Many organisations lack consistent approaches to data labelling and classifying data, making it difficult to apply appropriate controls or understand where the greatest risks lie.

Clear definitions and effective classification assist both with aligning data policies and protections, and with staff education and decision-making for the correct handling, storage, and destruction of sensitive data.

Establishing or updating a fit-for-purpose data classification scheme is a foundational, organisation-wide privacy measure.

 

3. Data retention: what’s kept could be costly

Most organisations know they need to retain data, but few are confident they’re retaining the right data for the right amount of time.

A data retention strategy should not be simply “keep everything for seven years”. Requirements are complex and vary by data type, such as health records, financial records, customer details, and regulatory context. Different retention periods apply for different data types, across different states, with maximum limits applying in some cases.

Holding onto unnecessary data can introduce legal risk, inflate storage requirements, increase back up and security costs, and create the added challenge that future regulatory changes may need to be applied to all data across all storage platforms retrospectively.

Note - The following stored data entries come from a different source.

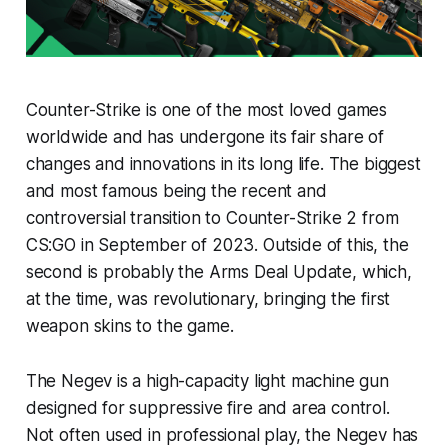
Counter-Strike is one of the most loved games
worldwide and has undergone its fair share of
changes and innovations in its long life. The biggest
and most famous being the recent and
controversial transition to Counter-Strike 2 from
CS:GO in September of 2023. Outside of this, the
second is probably the Arms Deal Update, which,
at the time, was revolutionary, bringing the first
weapon skins to the game.
The Negev is a high-capacity light machine gun
designed for suppressive fire and area control.
Not often used in professional play, the Negev has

Getting retention right can reduce risk and costs and strengthen privacy.

 

4. Emerging data types: what’s new is not exempt

Biometric data, including facial images, video, and audio, can be considered personal information if it can be used to reasonably identify an individual. Video or audio files may also contain information that fits the Office of the Australian Information Commissioner’s (OAIC) description of sensitive personal information if they include health information, sexual preferences, or opinions.

These emerging technologies raise not only compliance challenges, but also ethical concerns, such as misidentification, bias, and wrongful action against individuals. This highlights the need for adopters of technologies that collect biometric data to inform – and obtain consent from – individuals when collecting facial recognition or biometric data.

Along with adopting a privacy-by-design approach, organisations should aim to proactively conduct privacy impact assessments to understand the risks and potential privacy impacts of the emerging technology they use.

 

5. Artificial intelligence and analytics: what’s collected may not be useful

As organisations increasingly adopt artificial intelligence (AI) and advanced analytics, there’s a temptation to hold onto more data “just in case” it might be useful. But holding large volumes of personal data for potential use in AI models is risky. Along with greater storage requirements and compliance obligations, it also increases the impact of a breach and heightens privacy risk, including non-compliance with data minimisation obligations.  

Much of this data may never be used and should be minimised or securely disposed of to reduce risk. Data that is retained and useful can be anonymised to generate insights without compromising privacy.  

Data quality also matters. Poor inputs can lead to unreliable AI outputs, bias, and reputational harm, as demonstrated in the case of Amazon’s automated resume screening tool.  

As emerging technologies become more embedded in business operations, organisations need to proactively assess which data is necessary to support AI and analytics, and identify what can be removed, minimised, and de-identified. 

 


 

Privacy Awareness Week is a chance for organisations to take stock, not just of privacy law reforms, but of how data is managed day to day. From classification and retention to biometrics and AI, privacy and data practices impact trust, risk, and resilience. In this dynamic context, organisations that act now will be better prepared for what’s next.